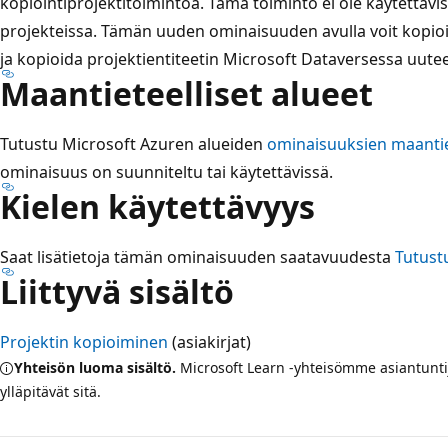
kopiointiprojektitoimintoa. Tämä toiminto ei ole käytettävis
projekteissa. Tämän uuden ominaisuuden avulla voit kopioida
ja kopioida projektientiteetin Microsoft Dataversessa uutee
Maantieteelliset alueet
Tutustu Microsoft Azuren alueiden
ominaisuuksien maantie
ominaisuus on suunniteltu tai käytettävissä.
Kielen käytettävyys
Saat lisätietoja tämän ominaisuuden saatavuudesta
Tutust
Liittyvä sisältö
Projektin kopioiminen
(asiakirjat)
Yhteisön luoma sisältö.
Microsoft Learn -yhteisömme asiantuntija
ylläpitävät sitä.
Lukutila
poistettu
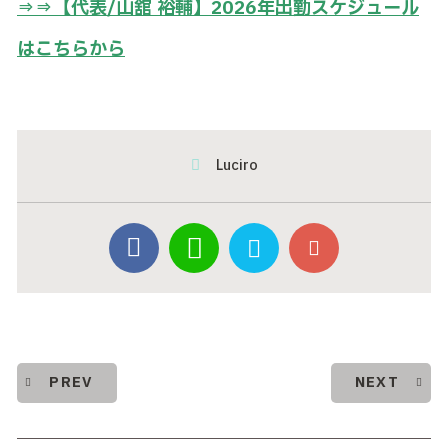
⇒⇒【代表/山舘 裕輔】2026年出勤スケジュール
はこちらから
Luciro
PREV
NEXT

AIM OF THE TASK: Line by line, write out the material exactly, leaving the images out.

TASK ANSWER:
kopiointiprojektitoimintoa. Tämä toiminto ei ole käytettävis
projekteissa. Tämän uuden ominaisuuden avulla voit kopioida
ja kopioida projektientiteetin Microsoft Dataversessa uutee
Maantieteelliset alueet
Tutustu Microsoft Azuren alueiden
ominaisuuksien maantie
ominaisuus on suunniteltu tai käytettävissä.
Kielen käytettävyys
Saat lisätietoja tämän ominaisuuden saatavuudesta
Tutust
Liittyvä sisältö
Projektin kopioiminen
(asiakirjat)
Yhteisön luoma sisältö.
Microsoft Learn -yhteisömme asiantuntija
ylläpitävät sitä.
Lukutila
poistettu
⇒⇒【代表/山舘 裕輔】2026年出勤スケジュール
はこちらから
Luciro
PREV
NEXT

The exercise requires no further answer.